Nine states have adopted some version of the 2017 act so far. Pennsylvania had a version pending until legislators dropped the bill last year after a surrogacy scandal exposed how the language created new opportunities for exploitation. Delaware’s bill adopts the same framework Pennsylvania abandoned.
Under the Uniform Parentage Act framework, a biological mother can accept payment to surrender her child with no home study, no background check of the intended parents, and no agency oversight. Courts can retroactively validate a surrogacy agreement after the woman is already pregnant.
And while the model language requires that conception occur through assisted reproduction for a valid contract, it includes a carveout: If natural conception is later proven and the intended father is the genetic parent, the court may, at its discretion, allow the surrogacy agreement to proceed anyway. Translation: normal intercourse, payment, take the child, all legal.

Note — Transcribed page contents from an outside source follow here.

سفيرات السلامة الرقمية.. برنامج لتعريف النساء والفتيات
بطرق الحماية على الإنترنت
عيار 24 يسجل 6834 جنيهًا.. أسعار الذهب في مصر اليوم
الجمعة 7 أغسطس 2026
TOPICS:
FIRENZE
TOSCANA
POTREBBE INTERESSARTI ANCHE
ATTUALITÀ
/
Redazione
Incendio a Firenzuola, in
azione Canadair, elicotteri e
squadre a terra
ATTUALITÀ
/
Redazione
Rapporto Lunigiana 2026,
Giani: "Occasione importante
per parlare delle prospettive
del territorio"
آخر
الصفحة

Every one of these provisions represents a massive departure from adoption law, which has spent decades building safeguards precisely because children are not products to be transferred by contract.
These safeguard failures are not hypothetical, and they are not limited to genetic surrogacy. The existing gestational surrogacy framework already lacks the vetting that adoption requires, and the results are on record.

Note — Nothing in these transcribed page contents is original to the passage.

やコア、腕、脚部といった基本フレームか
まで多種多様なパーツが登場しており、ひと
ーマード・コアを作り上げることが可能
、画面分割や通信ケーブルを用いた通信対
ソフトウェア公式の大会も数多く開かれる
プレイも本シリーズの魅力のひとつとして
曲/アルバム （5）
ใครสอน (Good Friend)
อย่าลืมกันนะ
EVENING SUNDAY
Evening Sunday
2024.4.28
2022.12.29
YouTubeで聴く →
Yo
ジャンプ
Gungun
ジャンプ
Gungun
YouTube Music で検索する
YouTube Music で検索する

In March 2024, the FBI arrested Adam Stafford King, a Chicago veterinarian, days before he was scheduled to collect his son from a California surrogate. King had been distributing child sexual abuse material on Telegram, had admitted to drugging and sexually abusing his nieces and nephews, and had explicitly discussed his plans to abuse the newborn after taking custody.

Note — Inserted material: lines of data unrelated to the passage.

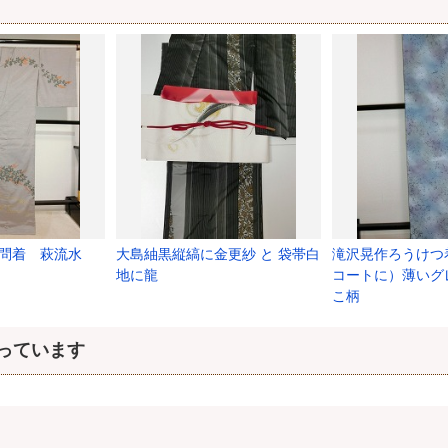
訪問着 萩流水
大島紬黒縦縞に金更紗 と 袋帯白
滝沢晃作ろうけつ
地に龍
コートに）薄いグ
こ柄
っています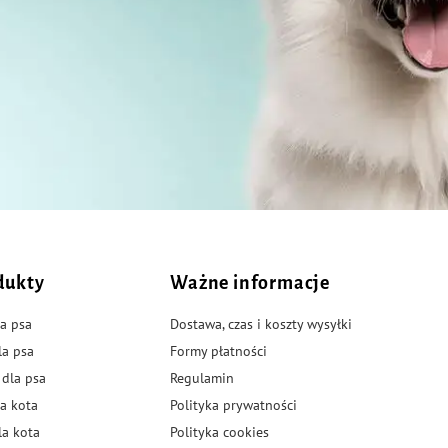
dukty
Ważne informacje
a psa
Dostawa, czas i koszty wysyłki
la psa
Formy płatności
 dla psa
Regulamin
a kota
Polityka prywatności
la kota
Polityka cookies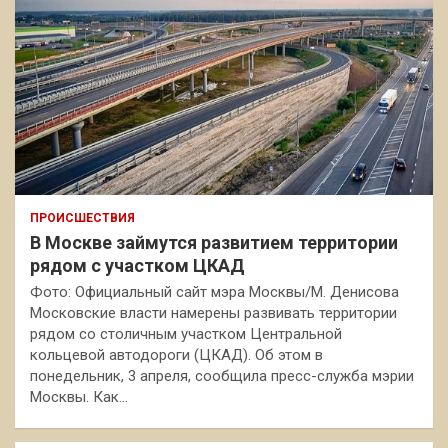
ПРОИСШЕСТВИЯ
В Москве займутся развитием территории
рядом с участком ЦКАД
Фото: Официальный сайт мэра Москвы/М. Денисова
Московские власти намерены развивать территории
рядом со столичным участком Центральной
кольцевой автодороги (ЦКАД). Об этом в
понедельник, 3 апреля, сообщила пресс-служба мэрии
Москвы. Как…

No background check had ever been conducted.
In May 2025, authorities in Arcadia, California, found 21 surrogate-born children (17 of them 3 years old or younger) in a single mansion, commissioned by a couple running a fraudulent surrogacy agency who told each surrogate she was helping a small family with infertility; surveillance footage showed nannies slapping and shaking infants.
Each one of these children would have been protected by the screening that adoption requires. None were protected by surrogacy law.
In Oct. 2025, the U.N. Special Rapporteur on violence against women concluded that commercial surrogacy “constitutes the sale of children, which is a crime,” and recommended a global abolitionist framework. The rest of the developed world is acting on that conclusion.
Italy now sentences its own citizens to up to two years in prison for pursuing surrogacy abroad, even in countries where it is legal. The European Union classified surrogacy exploitation as a form of human trafficking in April 2024. Argentina’s Supreme Court declared surrogacy contrary to the law in November 2024, and Greece barred foreign intended parents in 2025.
The international consensus is moving decisively toward restriction and abolition. The United States is moving toward reckless permissiveness.
The 2017 Uniform Parentage Act is spreading through American state legislatures under the banner of equality, but the provisions it carries have nothing to do with equal treatment under the law.
They build a deregulated market in which the adults who want to purchase children face fewer safeguards than the ones who adopt them, in which a biological mother can be paid to surrender her child without anyone asking whether the people receiving that child are fit to raise one.
Bridget Wismer was sentenced to prison for accepting $15,000 in exchange for her baby. If these Uniform Parentage Act bills had been law in 2011, she would not have gone to prison. She would have gone to a notary.
The act would be identical: a woman accepting payment for her biological child. The only difference is a signed contract and a judge willing to call it surrogacy instead of baby-selling.
That is what these bills ask every state legislature in America to accept: that it was never the selling of the baby that was wrong, just the accompanying paperwork.